- _EXERCISE AIM_:
Exactly the lines below from the one with "261 Mitglieder in 7 Gruppen" up to and including the one with "Bilder 1980-1989" make up the answer, with nothing else added.

- _STORED DATA_:
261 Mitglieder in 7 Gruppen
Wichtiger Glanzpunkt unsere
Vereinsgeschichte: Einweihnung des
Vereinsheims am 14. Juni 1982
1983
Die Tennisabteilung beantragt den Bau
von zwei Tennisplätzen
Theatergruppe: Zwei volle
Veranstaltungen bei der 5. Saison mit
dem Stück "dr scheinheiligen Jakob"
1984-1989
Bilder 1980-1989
...
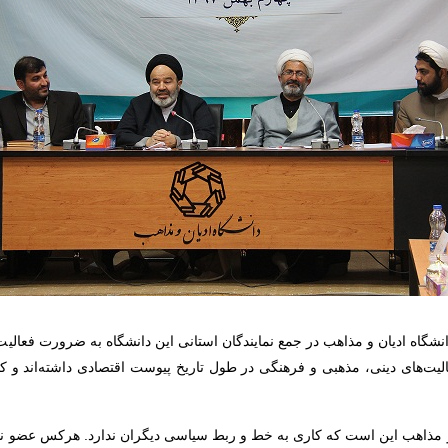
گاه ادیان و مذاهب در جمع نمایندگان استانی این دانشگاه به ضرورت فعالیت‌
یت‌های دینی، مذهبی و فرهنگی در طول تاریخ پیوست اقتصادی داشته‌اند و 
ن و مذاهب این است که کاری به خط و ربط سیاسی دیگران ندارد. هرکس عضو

- _ANSWER SECTION_:
261 Mitglieder in 7 Gruppen
Wichtiger Glanzpunkt unsere
Vereinsgeschichte: Einweihnung des
Vereinsheims am 14. Juni 1982
1983
Die Tennisabteilung beantragt den Bau
von zwei Tennisplätzen
Theatergruppe: Zwei volle
Veranstaltungen bei der 5. Saison mit
dem Stück "dr scheinheiligen Jakob"
1984-1989
Bilder 1980-1989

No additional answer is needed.